- _TASK TO CARRY OUT_
Report back every line in the data that includes the string "users".

▬▬▬▬▬▬▬▬▬▬

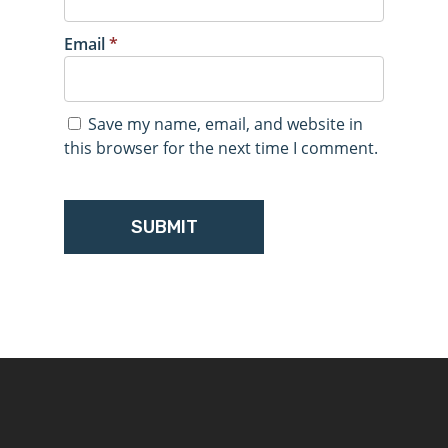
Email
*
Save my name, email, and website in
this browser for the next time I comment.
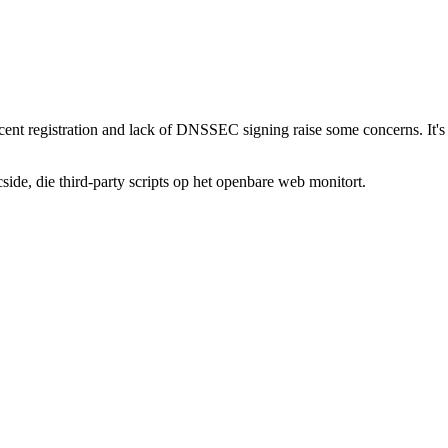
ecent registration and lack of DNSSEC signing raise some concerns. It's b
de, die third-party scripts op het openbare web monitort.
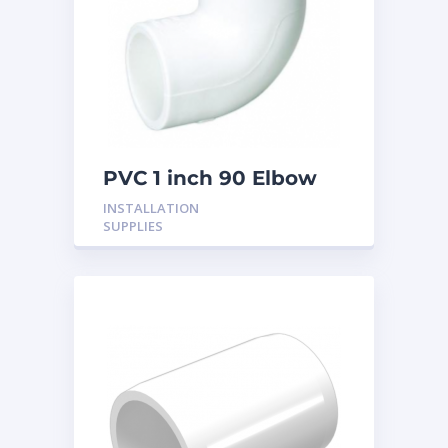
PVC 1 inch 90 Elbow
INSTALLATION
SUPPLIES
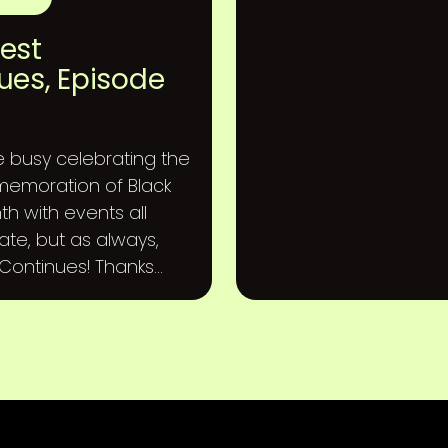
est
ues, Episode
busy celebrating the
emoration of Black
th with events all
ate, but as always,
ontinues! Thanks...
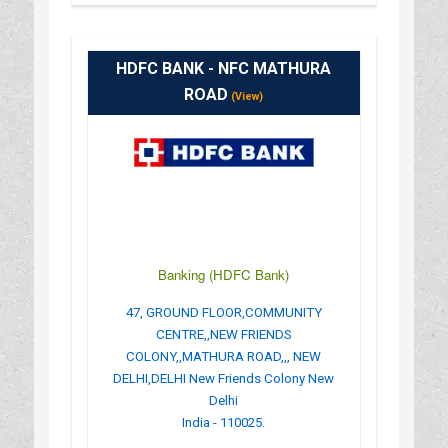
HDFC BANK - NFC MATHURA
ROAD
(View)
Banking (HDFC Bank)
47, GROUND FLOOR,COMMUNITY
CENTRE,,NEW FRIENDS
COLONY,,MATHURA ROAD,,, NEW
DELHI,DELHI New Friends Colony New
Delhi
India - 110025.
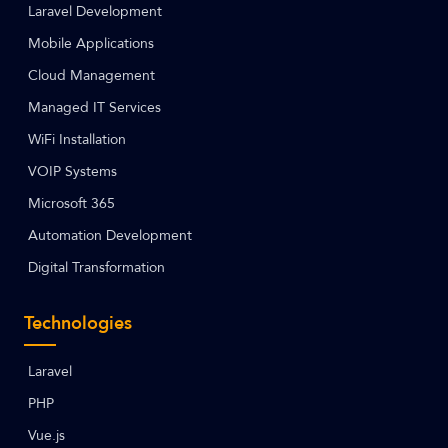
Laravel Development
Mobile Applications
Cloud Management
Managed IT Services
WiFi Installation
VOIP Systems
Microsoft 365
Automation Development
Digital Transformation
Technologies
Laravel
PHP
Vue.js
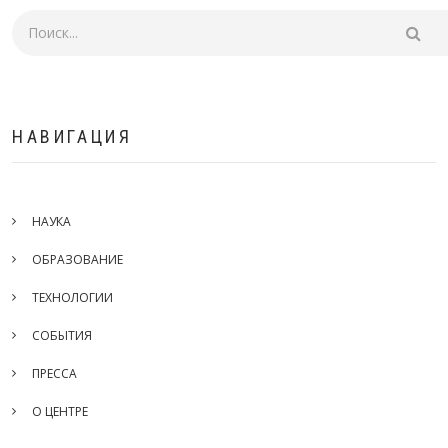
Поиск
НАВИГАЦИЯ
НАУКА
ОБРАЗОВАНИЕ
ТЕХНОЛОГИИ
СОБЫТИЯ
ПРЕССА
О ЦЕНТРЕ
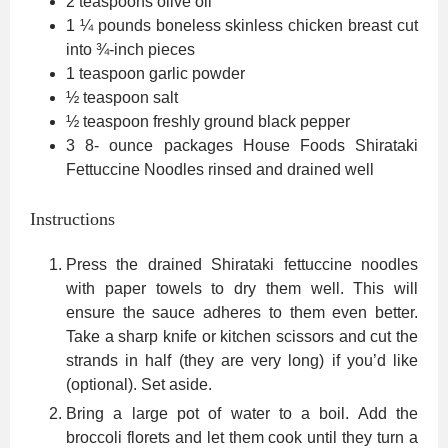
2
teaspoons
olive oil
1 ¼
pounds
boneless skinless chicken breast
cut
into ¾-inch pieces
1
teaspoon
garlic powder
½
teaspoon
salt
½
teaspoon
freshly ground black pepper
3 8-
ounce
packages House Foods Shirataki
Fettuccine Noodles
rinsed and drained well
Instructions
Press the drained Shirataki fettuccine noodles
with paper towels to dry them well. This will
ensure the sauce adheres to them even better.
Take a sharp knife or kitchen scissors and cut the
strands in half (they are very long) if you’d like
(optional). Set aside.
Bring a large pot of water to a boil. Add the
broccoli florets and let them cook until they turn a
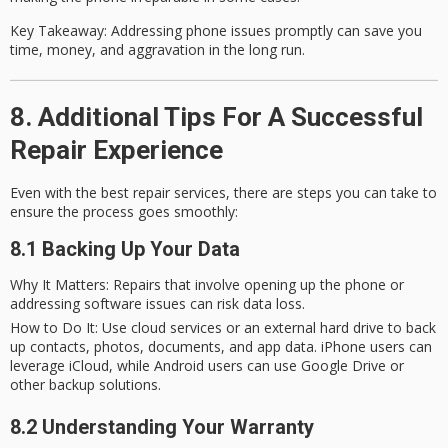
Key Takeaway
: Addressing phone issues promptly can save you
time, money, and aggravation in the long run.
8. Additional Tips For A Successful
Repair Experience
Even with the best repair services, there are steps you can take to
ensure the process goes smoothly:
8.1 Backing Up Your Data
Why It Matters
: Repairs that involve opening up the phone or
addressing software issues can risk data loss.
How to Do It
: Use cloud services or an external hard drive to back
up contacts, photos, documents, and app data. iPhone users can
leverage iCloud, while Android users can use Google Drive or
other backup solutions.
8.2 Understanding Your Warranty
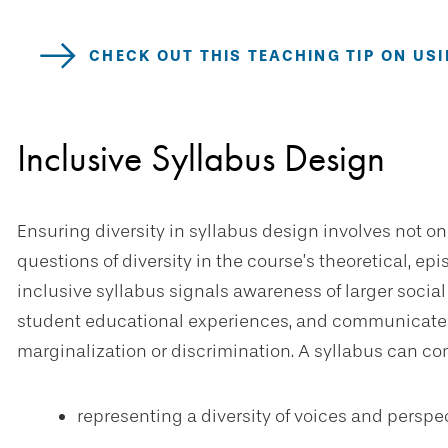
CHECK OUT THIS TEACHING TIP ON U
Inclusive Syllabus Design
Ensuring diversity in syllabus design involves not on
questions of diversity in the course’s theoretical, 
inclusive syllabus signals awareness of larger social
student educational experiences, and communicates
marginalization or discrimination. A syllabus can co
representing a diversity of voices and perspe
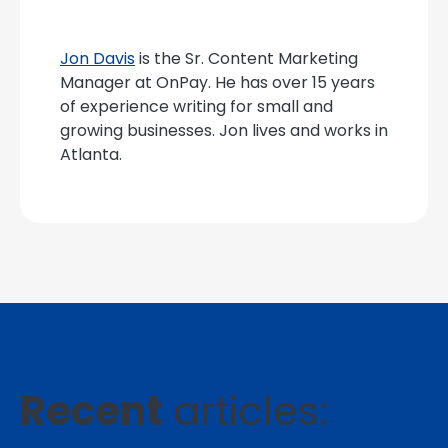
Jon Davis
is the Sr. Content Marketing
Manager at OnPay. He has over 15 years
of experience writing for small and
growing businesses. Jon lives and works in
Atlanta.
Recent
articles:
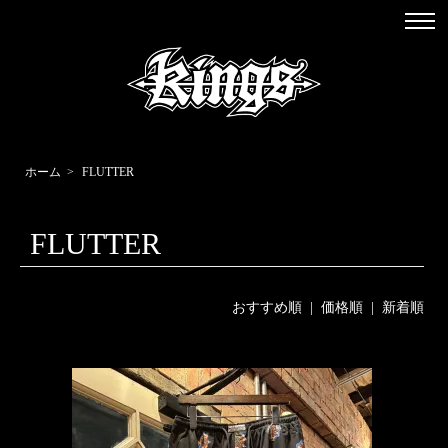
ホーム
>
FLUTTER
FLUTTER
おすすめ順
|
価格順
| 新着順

▬▬▬▬▬▬▬▬▬▬

- _EXERCISE OUTPUT_
up contacts, photos, documents, and app data. iPhone users can
leverage iCloud, while Android users can use Google Drive or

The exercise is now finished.